Visual Essay #12 | Q4 2025
Swipe Fatigue
Reading up on tech discourse around dating apps, I discovered that Facebook has a dating service. This was not an investigation I embarked on for my own dating purposes. It was, rather, a follow-up to an article sent by a friend who is equally compelled to critique and inspect the AI takeover we’re all subjected to—decidedly against our will.
The article that really sent me sleuthing reported on a recently shipped AI enhancement for the Meta app. Facebook Dating’s latest feature rollout seeks to address “swiping fatigue” by eliminating swiping altogether and relying solely on the discernment of its algorithm. For those unfamiliar with the emergent concept of “swiping fatigue” (you lucky niche), it’s the condition of being overwhelmed by the core dating app activity of swiping right to engage in a romantic endeavor or left to dismiss a person who’s current arrange of images and documented interests do not align with your taste. Honestly, dating apps already feel like they’ve had years to perfect connection, yet they remain missing the mark when it comes to actually facilitating it.
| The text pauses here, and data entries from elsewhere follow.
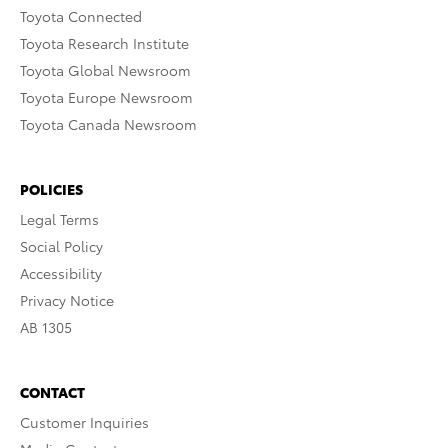
Toyota Connected
Toyota Research Institute
Toyota Global Newsroom
Toyota Europe Newsroom
Toyota Canada Newsroom
POLICIES
Legal Terms
Social Policy
Accessibility
Privacy Notice
AB 1305
CONTACT
Customer Inquiries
Allowing AI to autonomously determine who a person should match with feels like another misstep—but then again, I shouldn’t assume the business goal is to actually help people find love.
Abstracting choice from the entire process makes me wonder how these algorithms determine a person’s potential chemistry and compatibility. What criteria are being extracted from our online presence? Do I really need another reminder that people are losing touch with themselves and their desires as we continue to offload friction and inconvenience onto our technology?